Mein Vater stand dem Maler ohne Verlegenheit gegenüber, es gelang ihm sogar, in seiner Haltung ungeduldiges Begehren auszudrücken, das erkannte ich ohne Schwierigkeit, und ich war nicht überrascht, als er sagte: Is in Berlin verfügt worden, das genügt. Du selbst hast den Brief gelesen, Max. Ich muß dich auffordern, zugegen zu sein bei der Sichtung der Bilder. – Willst du die Bilder verhaften? fragte der Maler, und mein Vater darauf trocken und unnachsichtig: Wir werden feststellen, welche Bilder eingezogen werden müssen. Ich schreib mir alles auf, damit sie morgen abgeholt werden können.
Ich muß mir die Augen wischen, sagte der Maler. Wisch sie nur, sagte mein Vater, dabei wird sich nichts verändern. – Ihr wißt nicht mehr, was ihr tut, sagte der Maler, und da rutschte meinem Vater der Satz raus: Ich tu nur meine Pflicht, Max. Da sah ich auf die Hände des Malers, kräftige, erfahrene Hände, die er sachte hob vor dem Leib und schnell in die Luft greifen ließ, und ich verfolgte auch, wie er die Finger zuerst spreizte und dann zur Faust schloß, als sei dies eine Entscheidung. Die Hände meines Vaters dagegen hingen schlaff und bereit an der Hosennaht, zwei gehorsame Wesen, möchte ich mal sagen, jedenfalls machten sie sich nicht besonders bemerkbar. Gehen wir, Max? fragte er. Der Maler rührte sich nicht. Nur daß die sehn, ich hab meine Pflicht getan, sagte mein Vater, und der Maler plötzlich: Es wird euch nicht helfen. Es hat noch keinem geholfen. Holt euch, was euch Angst macht. Beschlagnahmt, zerschneidet, verbrennt: was einmal gewonnen ist, wird dableiben.
So kannst du nicht zu mir sprechen, sagte mein Vater. Zu dir? sagte der Maler, zu dir kann ich noch ganz anders sprechen: wenn ich dich nicht rausgeholt hätte damals, wärst du heute bei den Fischen.

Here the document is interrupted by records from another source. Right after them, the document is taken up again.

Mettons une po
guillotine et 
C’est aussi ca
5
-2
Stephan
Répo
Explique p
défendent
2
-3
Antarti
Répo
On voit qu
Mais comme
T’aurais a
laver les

Einmal muß man quitt sein, sagte mein Vater, und der Maler darauf: Hör zu, Jens, es gibt Dinge, die kann man nicht aufgeben. Ich habe damals nicht aufgegeben, als ich nach dir tauchte, und ich kann ebensowenig diesmal aufgeben. Damit du klar siehst: ich werde weiter malen. Ich werde unsichtbare Bilder machen. Es wird so viel Licht in ihnen sein, daß ihr nichts erkennen werdet. Unsichtbare Bilder.